Immunity-induced criticality of the genotype network of influenza A (H3N2) hemagglutinin

TL;DR

This paper investigates the genotype network structure of influenza A (H3N2) hemagglutinin, revealing critical-like behavior driven by mutation and immunity, which influences epidemic dynamics and pathogen evolution modeling.

Contribution

It introduces the concept of criticality in influenza genotype networks and links network structure to epidemic dynamics, advancing understanding of pathogen evolution.

Findings

Genotype networks exhibit heavy-tailed distributions of module sizes and connectivity.

Network structure influences the dynamics of multistrain epidemic models.

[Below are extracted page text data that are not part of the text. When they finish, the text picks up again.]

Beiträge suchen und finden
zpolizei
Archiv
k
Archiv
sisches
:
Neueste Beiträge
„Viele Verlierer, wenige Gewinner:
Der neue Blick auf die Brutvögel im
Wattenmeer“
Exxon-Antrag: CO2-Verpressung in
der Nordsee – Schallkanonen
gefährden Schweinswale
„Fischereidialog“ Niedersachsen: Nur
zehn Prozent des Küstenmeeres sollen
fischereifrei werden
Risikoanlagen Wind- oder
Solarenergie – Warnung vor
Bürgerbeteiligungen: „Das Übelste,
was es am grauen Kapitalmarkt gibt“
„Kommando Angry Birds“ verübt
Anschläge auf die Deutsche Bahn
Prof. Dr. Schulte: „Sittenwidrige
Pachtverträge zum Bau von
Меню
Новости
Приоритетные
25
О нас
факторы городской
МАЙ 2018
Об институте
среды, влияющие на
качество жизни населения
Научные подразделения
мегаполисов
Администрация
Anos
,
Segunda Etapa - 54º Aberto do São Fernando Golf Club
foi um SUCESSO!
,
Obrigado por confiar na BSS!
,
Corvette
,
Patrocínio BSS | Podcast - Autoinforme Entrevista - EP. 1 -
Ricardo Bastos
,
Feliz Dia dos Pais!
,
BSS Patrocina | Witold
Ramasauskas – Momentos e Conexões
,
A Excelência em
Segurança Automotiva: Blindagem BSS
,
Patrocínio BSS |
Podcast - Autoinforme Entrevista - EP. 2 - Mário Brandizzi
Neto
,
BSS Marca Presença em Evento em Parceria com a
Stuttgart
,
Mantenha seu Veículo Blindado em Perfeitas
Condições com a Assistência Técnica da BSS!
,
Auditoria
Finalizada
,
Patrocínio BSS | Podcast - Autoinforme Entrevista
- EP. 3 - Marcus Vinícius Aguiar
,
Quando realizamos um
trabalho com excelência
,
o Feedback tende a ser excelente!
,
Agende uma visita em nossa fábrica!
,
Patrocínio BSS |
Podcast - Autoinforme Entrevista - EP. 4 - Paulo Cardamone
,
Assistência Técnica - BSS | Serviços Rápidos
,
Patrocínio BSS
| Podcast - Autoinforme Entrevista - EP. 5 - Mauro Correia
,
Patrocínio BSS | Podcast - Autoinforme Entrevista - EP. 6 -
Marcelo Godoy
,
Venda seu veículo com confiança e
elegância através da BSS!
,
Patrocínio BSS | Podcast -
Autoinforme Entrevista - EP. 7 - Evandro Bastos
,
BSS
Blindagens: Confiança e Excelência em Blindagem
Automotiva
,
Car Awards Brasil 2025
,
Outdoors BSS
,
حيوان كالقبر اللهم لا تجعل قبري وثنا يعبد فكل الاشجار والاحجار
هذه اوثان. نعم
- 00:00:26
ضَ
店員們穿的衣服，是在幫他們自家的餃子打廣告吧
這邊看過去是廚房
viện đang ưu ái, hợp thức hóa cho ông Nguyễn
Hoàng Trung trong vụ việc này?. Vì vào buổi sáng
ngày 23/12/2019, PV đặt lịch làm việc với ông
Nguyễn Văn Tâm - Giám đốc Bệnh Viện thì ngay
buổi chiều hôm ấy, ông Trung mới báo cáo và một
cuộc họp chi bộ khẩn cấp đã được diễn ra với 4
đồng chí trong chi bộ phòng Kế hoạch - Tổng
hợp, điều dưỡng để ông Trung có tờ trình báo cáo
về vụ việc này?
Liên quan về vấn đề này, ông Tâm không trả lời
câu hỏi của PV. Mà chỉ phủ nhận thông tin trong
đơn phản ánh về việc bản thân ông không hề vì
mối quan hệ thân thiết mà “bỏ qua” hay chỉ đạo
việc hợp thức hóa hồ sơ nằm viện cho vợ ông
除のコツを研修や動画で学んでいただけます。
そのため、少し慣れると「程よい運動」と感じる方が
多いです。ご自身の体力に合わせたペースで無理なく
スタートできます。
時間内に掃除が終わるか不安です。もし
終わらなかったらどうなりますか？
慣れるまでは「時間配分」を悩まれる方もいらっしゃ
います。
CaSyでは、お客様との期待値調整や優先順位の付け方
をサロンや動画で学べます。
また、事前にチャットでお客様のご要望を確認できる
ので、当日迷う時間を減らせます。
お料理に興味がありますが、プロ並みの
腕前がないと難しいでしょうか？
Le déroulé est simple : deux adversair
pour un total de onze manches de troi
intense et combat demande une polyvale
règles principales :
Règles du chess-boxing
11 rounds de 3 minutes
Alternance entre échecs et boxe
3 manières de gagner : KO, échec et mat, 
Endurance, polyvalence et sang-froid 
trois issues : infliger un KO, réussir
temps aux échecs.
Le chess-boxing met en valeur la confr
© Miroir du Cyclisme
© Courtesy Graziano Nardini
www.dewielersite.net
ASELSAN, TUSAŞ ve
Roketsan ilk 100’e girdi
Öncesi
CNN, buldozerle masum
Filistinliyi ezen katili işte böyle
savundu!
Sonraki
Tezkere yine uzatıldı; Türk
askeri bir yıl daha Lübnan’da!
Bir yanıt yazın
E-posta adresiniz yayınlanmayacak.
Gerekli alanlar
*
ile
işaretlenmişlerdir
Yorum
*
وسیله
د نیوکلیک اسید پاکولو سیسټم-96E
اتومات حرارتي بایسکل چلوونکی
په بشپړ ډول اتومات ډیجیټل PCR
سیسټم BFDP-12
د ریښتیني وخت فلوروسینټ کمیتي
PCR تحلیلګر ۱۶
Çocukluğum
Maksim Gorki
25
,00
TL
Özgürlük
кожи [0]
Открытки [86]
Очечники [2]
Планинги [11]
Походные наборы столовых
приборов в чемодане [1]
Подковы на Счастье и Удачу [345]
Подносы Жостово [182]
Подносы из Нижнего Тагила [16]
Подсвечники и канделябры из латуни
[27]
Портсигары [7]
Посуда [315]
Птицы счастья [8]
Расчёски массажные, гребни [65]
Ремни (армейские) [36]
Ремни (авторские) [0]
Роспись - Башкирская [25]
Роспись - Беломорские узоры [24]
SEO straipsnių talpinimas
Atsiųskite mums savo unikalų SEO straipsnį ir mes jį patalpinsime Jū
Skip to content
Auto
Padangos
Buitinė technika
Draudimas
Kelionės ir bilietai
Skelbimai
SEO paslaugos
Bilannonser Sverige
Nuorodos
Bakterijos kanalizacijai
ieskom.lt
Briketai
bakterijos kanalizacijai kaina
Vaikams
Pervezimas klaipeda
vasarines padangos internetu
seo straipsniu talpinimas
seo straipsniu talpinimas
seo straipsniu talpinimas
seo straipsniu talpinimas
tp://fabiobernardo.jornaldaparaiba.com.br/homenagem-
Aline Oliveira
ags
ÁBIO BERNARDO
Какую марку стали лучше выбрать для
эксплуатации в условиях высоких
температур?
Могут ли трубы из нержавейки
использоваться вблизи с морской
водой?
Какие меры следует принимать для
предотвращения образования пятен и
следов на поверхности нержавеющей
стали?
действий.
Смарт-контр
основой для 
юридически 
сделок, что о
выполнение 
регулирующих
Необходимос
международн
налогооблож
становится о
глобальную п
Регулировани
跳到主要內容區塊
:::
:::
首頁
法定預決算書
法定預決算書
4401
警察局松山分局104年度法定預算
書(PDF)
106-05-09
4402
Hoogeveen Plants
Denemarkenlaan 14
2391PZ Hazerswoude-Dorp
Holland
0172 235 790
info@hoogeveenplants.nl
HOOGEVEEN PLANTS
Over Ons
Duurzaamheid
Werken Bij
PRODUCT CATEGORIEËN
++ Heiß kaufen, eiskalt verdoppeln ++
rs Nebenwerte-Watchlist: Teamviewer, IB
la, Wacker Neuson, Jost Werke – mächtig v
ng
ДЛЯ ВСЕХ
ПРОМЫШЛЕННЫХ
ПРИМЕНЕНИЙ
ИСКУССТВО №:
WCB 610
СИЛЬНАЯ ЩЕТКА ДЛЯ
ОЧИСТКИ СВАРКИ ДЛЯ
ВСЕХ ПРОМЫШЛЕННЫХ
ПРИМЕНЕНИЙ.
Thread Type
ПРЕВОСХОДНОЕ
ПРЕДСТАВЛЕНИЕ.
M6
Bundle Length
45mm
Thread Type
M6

Influenza's epidemic behavior is linked to self-organized criticality in its genotype network.

Abstract

Seasonal influenza kills hundreds of thousands every year, with multiple constantly-changing strains in circulation at any given time. A high mutation rate enables the influenza virus to evade recognition by the human immune system, including immunity acquired through past infection and vaccination. Here, we capture the genetic similarity of influenza strains and their evolutionary dynamics with genotype networks. We show that the genotype networks of influenza A (H3N2) hemagglutinin are characterized by heavy-tailed distributions of module sizes and connectivity, suggesting critical-like behavior. We argue that: (i) genotype networks are driven by mutation and host immunity to explore a subspace of networks predictable in structure, and (ii) genotype networks provide an underlying structure necessary to capture the rich dynamics of multistrain epidemic models. In particular, inclusion of strain-transcending immunity in epidemic models is dependent upon the structure of an underlying genotype network. This interplay suggests a self-organized criticality where the epidemic dynamics of influenza locates critical-like regions of its genotype network. We conclude that this interplay between disease dynamics and network structure might be key for future network analysis of pathogen evolution and realistic multistrain epidemic models.